Monday, 29 December 2014
Last updated 2 hours ago
May 6 2014 | 10:37am ET
Investors poured $38.6 billion into hedge funds in the first quarter of 2014, the highest quarterly inflows since Q1 2011, according to BarclayHedge and TrimTabs Investment Research.
Inflows in March were down to $11.2 billion from a three-year high of $24.9 billion in February.
Overall industry assets climbed to a five-and-a-half-year high of $2.2 trillion in March, according to estimates based on data from 3,375 funds.
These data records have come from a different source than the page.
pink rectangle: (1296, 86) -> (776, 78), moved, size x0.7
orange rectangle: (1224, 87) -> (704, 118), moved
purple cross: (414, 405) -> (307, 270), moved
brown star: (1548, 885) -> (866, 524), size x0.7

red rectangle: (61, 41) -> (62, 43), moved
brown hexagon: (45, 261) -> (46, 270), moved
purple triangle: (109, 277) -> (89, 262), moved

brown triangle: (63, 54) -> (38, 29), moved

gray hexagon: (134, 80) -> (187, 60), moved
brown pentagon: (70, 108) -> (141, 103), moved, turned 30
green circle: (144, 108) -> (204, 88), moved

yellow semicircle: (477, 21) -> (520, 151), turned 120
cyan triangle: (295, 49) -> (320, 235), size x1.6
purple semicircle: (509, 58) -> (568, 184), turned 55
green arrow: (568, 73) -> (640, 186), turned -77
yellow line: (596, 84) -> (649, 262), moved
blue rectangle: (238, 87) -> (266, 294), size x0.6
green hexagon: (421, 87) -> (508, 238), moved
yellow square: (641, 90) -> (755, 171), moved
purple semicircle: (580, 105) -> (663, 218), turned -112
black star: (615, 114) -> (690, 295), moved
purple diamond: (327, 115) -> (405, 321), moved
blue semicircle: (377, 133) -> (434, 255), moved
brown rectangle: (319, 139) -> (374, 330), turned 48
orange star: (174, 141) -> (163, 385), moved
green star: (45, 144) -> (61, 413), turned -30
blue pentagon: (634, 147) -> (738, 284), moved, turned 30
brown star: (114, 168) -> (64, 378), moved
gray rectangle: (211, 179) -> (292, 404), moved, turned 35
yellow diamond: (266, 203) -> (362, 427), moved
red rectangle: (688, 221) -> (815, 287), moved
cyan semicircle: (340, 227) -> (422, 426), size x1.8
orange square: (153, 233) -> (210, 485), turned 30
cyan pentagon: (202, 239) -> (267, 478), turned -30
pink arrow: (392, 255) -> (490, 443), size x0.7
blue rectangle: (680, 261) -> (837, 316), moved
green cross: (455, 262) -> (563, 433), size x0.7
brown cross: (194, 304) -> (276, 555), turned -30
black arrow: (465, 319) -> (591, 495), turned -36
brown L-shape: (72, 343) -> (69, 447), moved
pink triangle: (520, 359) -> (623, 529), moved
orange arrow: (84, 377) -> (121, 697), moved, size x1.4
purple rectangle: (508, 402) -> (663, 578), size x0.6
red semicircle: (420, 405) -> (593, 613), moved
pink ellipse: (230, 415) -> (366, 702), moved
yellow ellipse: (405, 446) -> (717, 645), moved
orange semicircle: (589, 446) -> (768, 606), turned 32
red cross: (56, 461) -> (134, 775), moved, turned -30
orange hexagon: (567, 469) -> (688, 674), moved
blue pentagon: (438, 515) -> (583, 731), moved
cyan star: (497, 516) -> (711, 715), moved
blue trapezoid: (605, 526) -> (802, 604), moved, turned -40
Assets rose 19% in the past 12 months but were down 9% from the all-time high of $2.4 trillion in June 2008.
The monthly TrimTabs/BarclayHedge Hedge Fund Flow Report noted that the hedge fund industry earned just 0.02% in March but outperformed the S&P 500, which lost 0.8%. In the past 12 months, however, the industry has lagged the broader market significantly, returning 8.5% to the S&P 500's 22.0%.
Equity long-bias hedge funds, the best-performing category in the past 12 months, had a rough March, returning just 0.2% after hitting a six-month-high of 3.0% in February, said Sol Waksman, president and founder of BarclayHedge, in a statement.
The monthly TrimTabs/BarclayHedge Survey of Hedge Fund Managers finds that more than half of surveyed managers are neutral on the S&P 500 over the next 30 days, the highest level in two years, and the rest are evenly split between bullish and bearish. The majority favoring developed markets grew a bit slimmer as optimism on emerging markets climbed to a 13-month high.